[Opening Supplied data section]

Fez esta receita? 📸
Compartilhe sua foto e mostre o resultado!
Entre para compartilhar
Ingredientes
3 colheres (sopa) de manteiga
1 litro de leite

[Closing Supplied data section]
[Opening Supplied data section]

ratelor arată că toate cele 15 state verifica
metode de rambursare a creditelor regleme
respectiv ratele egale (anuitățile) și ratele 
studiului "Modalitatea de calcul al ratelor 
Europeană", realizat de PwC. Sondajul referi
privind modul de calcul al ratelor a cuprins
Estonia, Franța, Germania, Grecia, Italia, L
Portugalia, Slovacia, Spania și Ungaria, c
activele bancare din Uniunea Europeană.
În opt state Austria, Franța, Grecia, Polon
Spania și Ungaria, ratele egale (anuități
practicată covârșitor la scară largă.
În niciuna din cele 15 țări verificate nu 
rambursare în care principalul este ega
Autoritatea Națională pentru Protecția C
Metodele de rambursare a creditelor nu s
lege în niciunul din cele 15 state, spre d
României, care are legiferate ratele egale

[Closing Supplied data section]

__Exercise objective__:
Beginning with the line that has "lege în niciunul din cele 15 state, spre d" and ending with the line that has "României, care are legiferate ratele egale", set down the lines above exactly and include no others.

__Expected answer__:
lege în niciunul din cele 15 state, spre d
României, care are legiferate ratele egale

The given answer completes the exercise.